Social interaction is increasingly mediated by Internet-enabled information and communication technologies. These systems archive digital traces of activity leading to rich data that promises to provide insight into individual and group behavior. DataLab researchers leverage this capacity to collect and analyze rich data to transform our understanding of individuals, organizations, and societies.
A central question in the study of migration concerns the role that migrants play in bringing an economy towards a more efficient use of its resources. This project aims to substantially improve our state of knowledge about migration through the use of novel sources of large-scale, behavioral data.
Understanding the causes and effects of internal migration is critical to the effective design and implementation of policies that promote human development. Here, we describe how large sources of geotagged data generated by mobile phones can provide a novel source of data on internal migration.
This research seeks both to understand the patterns and mechanisms of the diffusion of misinformation on social media and to develop algorithms to automatically detect misinformation as events unfold. During natural disasters and other hazard events, individuals increasingly utilize social media to disseminate, search for and curate event-related information. There is great potential for this information to be used by affected communities and emergency responders to enhance situational awareness and improve decision-making, facilitating response activities and potentially saving lives. Yet several challenges remain; one is the generation and propagation of misinformation. Taking a novel and transformative approach, this project aims to utilize the collective intelligence of the crowd – the crowdwork of some social media users who challenge and correct questionable information – to distinguish misinformation and aid in its detection.

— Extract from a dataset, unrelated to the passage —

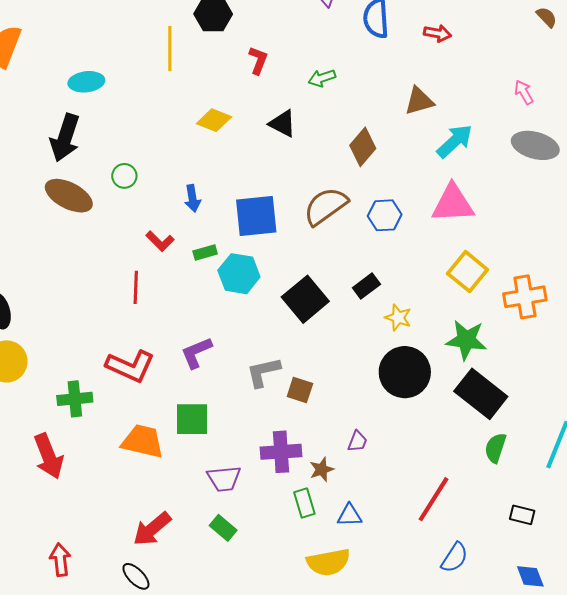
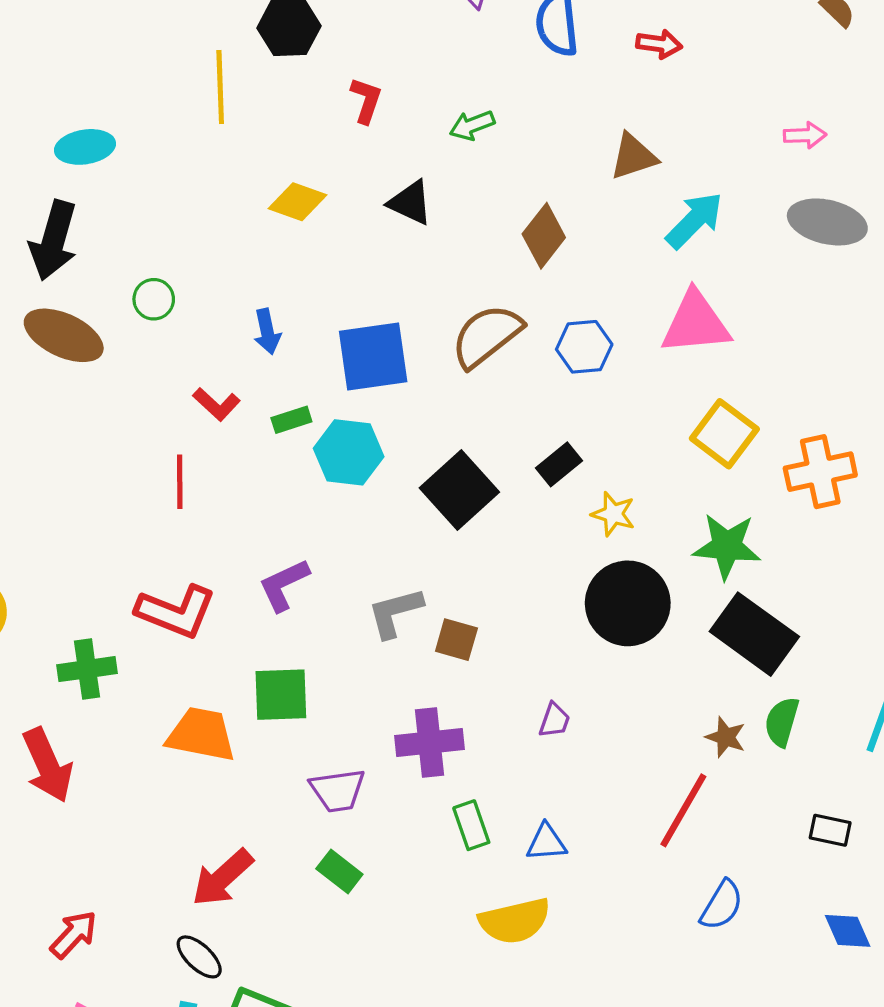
pink arrow: (524, 92) -> (805, 135), turned 120
brown star: (322, 469) -> (726, 737), moved, turned -30
red arrow: (60, 560) -> (74, 934), turned 52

We provide empirical evidence that an early form of "mobile money" is used to share risk. Our analysis uses a unique dataset containing the entire universe of one country's mobile phone communications over a four-year period, and exploits spatio-temporal variation in communication caused by earthquakes and floods. We show that individuals are significantly more likely to send money to people affected by economic shocks, and that gifts are driven more by a desire for reciprocity than purely altruistic motives.
Gender disparities are decreasing overall in academia. However, we find in this data driven study that the story is a bit more complicated. Examining more than 8 million academic papers, we find that, in certain fields, women are underrepresented as signle authored papers and that men are over represented in the first and last author positions. You can explore the data for hundreds of fields of science using the following interactive visualization (http://www.eigenfactor.org/gender/).
Informal exchange of information occurs continually throughout daily life. These pre-existing communication patterns are vital during non-routine circumstances such as emergencies and disasters. In recent years, informal communication channels have been transformed by the widespread adoption of social media technologies and mobile devices. Although the potential to exploit this capacity for disaster response is increasingly recognized by practitioners, relatively little is known about the dynamics of informal online communication in response to exogenous hazard events. To address this gap, this project employs a longitudinal and comparative approach to examine the content, structure, and dynamics of online communication and information exchange during emergency and disaster events.
Serial transmission - the passing on of information from one source to another - is a phenomenon of central interest in the study of informal communication in emergency settings. Microblogging services such as Twitter make it possible to study serial transmission on a large scale, and to examine the factors that make retransmission of messages more or less likely. Here, we consider factors predicting serial transmission at the interface of formal and informal communication during disaster; specifically, we examine the retransmission by individuals of messages (tweets) issued by formal organizations on Twitter. Our central question is the following: How do message content, message style, and public attention to tweets relate to the behavioral activity of retransmitting (i.e., retweeting) a message in disaster?
We exploit a novel source of data to model the impact of migration and urbanization on segregation in Estonia. Analyzing the complete mobile phone records of hundreds of thousands of Estonians, we observe the ethnicity of each individual on the network (Russian or Estonian), the complete history of locations visited by each individual, and every phone-based interactions taking place over the network. We find that the ethnic composition of an individual's geographic neighborhood heavily influences the structure of the individual's phone-based network. We further find that patterns of segregation are significantly different for migrants than for the at-large population: migrants are more likely to interact with coethnics than non-migrants, but are less sensitive to the ethnic composition of their immediate neighborhood than non-migrants.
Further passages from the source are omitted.